◆ **Work to be completed**:
Restate word for word the entries below, starting at the line with "Vääntimet ja kytkimet" and ending at the line with "lekcje finansów". Keep both end lines and omit the pictures.

◆ **Data to examine**:
=== Begin Enclosure ===

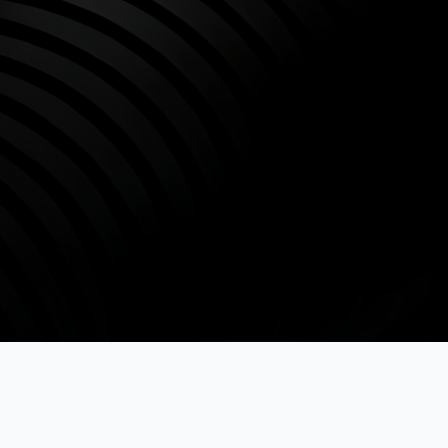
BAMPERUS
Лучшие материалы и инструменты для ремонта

=== End Enclosure ===
=== Begin Enclosure ===

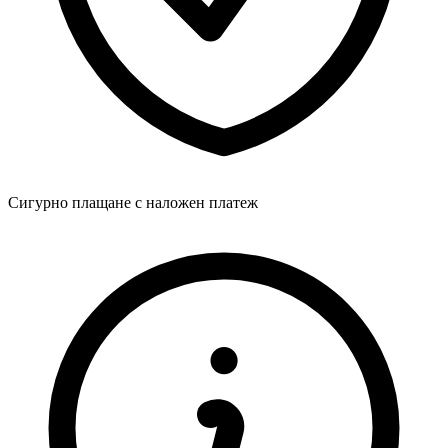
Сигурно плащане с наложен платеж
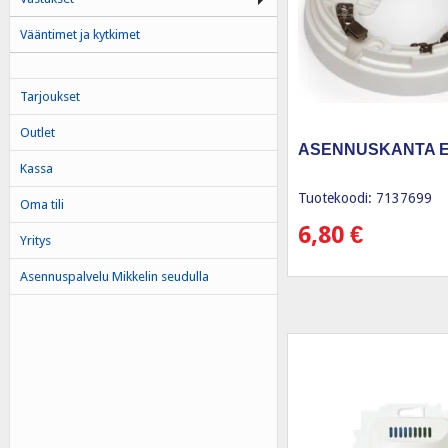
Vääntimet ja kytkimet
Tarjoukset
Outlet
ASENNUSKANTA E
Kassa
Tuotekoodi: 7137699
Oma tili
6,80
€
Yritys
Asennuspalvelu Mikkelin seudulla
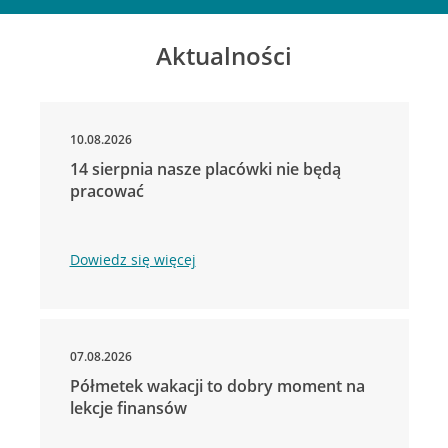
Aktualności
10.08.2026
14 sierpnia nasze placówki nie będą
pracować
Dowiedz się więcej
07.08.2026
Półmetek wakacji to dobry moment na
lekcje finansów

=== End Enclosure ===
=== Begin Enclosure ===

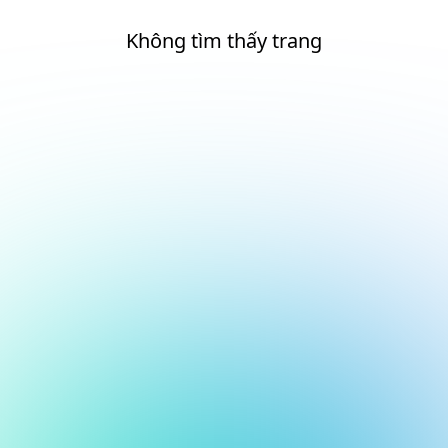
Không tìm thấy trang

=== End Enclosure ===

◆ **Exercise response**:
Vääntimet ja kytkimet
Tarjoukset
Outlet
ASENNUSKANTA E
Kassa
Tuotekoodi: 7137699
Oma tili
6,80
€
Yritys
Asennuspalvelu Mikkelin seudulla
Aktualności
10.08.2026
14 sierpnia nasze placówki nie będą
pracować
Dowiedz się więcej
07.08.2026
Półmetek wakacji to dobry moment na
lekcje finansów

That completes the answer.